Mass production ensued. For example, according to [5] mass production of the Ford Model T used 32,000 machine tools. This was possible only because electricity became the dominant energy source, and it provided the flexibility to move machines in the factory to optimize the workflow. This increased flexibility and physical automation also allowed owners to operate their factories with an increasingly lower-skilled, labor force. In fact, and not surprisingly, their skill levels declined relative to the craftsman of the First Industrial Revolution. The former, highly skilled, human manufactures were becoming, largely, human controllers of the automated machines. But again, as we articulated earlier, all cognitive tasks were still performed by humans.

Clearly, at the end of the Second Industrial Revolution, physical automation was advancing rapidly and widely across the entire global economy. Technologies to automate, mechanical processes (electrified machines) were popping up everywhere across a wide spectrum of manufacturing and other domains. Moreover, new, electricity-based, communication technologies, including the telegraph, the telephone, and the radio, were becoming widely available. These technologies could create an analog representation of information and transmit that representation over long, wired, distances.

The third industrial revolution

By the end of the Second Industrial Revolution, and for the first time, the results of cognitive processes, manufacturing information, could be communicated automatically across ever increasing distances [6]. Domestic supply chains appeared and flourish. As international, wired communication became possible and reliable, foreign suppliers became members of those supply chains. However, the cognitive processes, wherever they were performed, needed to 1) create that information on one end of the wire and 2) analyze/ understand that information on the other end were still performed only by humans. Automating those cognitive processes would have to wait until the next revolution.

The Third Industrial Revolution was driven by both new, automated, mechanical-process technologies and the first generation of automated informational technologies (IT). These technologies, which included sensors, computers, hardware, and software, could automate some cognitive functions [7]. Sensors 1) collect analog signals from the real-world, 2) convert those analog signals into digital signals, and then 3) communicate those digital signals to either a locally connected or internet-connected computer. Software that is resident on that computer can transform those signals into “information”, analyze that information, and use that analysis to automate cognitive functions previously performed only by humans.

Towards the end of the third revolution, an explosion of new communications and sensor technologies enabled ubiquitous digital connectivity among intelligent devices, machines, sensors, and actuators.

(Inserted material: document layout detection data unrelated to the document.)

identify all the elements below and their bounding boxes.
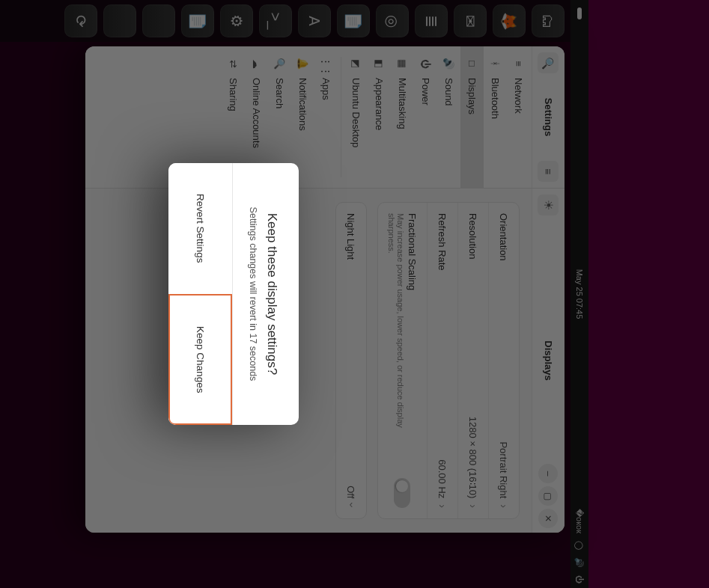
revert-settings-button[interactable]: Revert Settings [169,163,233,294]
keep-changes-button[interactable]: Keep Changes [169,294,233,426]
dialog-body: Settings changes will revert in 17 secon… [249,180,259,408]
display-confirm-dialog: Keep these display settings? Settings ch… [169,163,299,425]
dialog-title: Keep these display settings? [265,180,280,408]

This connectivity, called the Industrial Internet of Things (IIoT), fundamentally changed the way we manufactured goods. A similar explosion of new data analytics technologies, especially, Artificial Intelligence (AI), enabled widespread access to cloud-based analytical services. The ubiquitous physical and informational connectivity expanded manufacturing to a global smart ecosystem, named smart manufacturing. Smart manufacturing has the capabilities to produce high quality products and to adapt quickly to changing conditions both inside and outside the factory. These new IT technologies, together with global connectivity, are providing the foundations for enhanced cognitive automation, the Fourth Industrial Revolution.

The fourth industrial revolution

The fourth industrial revolution, sometimes called Industry 4.0 (I4.0), is attempting to create a world in which virtual and physical systems of manufacturing cooperate with each other in a flexible way [8,9]. I4.0 is characterized by

1) An increased automation of new physical processes, such as Additive Manufacturing (AM), which are quite different from those the ones that happened in the Third Industrial Revolution

2) New ways of linking the physical and digital worlds through new cyber-physical systems (CPS), Internet of Things (IOT), and cloud computing, among other advanced information and cognitive technologies

3) A shift from a single, central, hierarchical, industrial, control system such as ISA95 [10] to a distributed industrial control architecture such as RAMI 4.0 [11]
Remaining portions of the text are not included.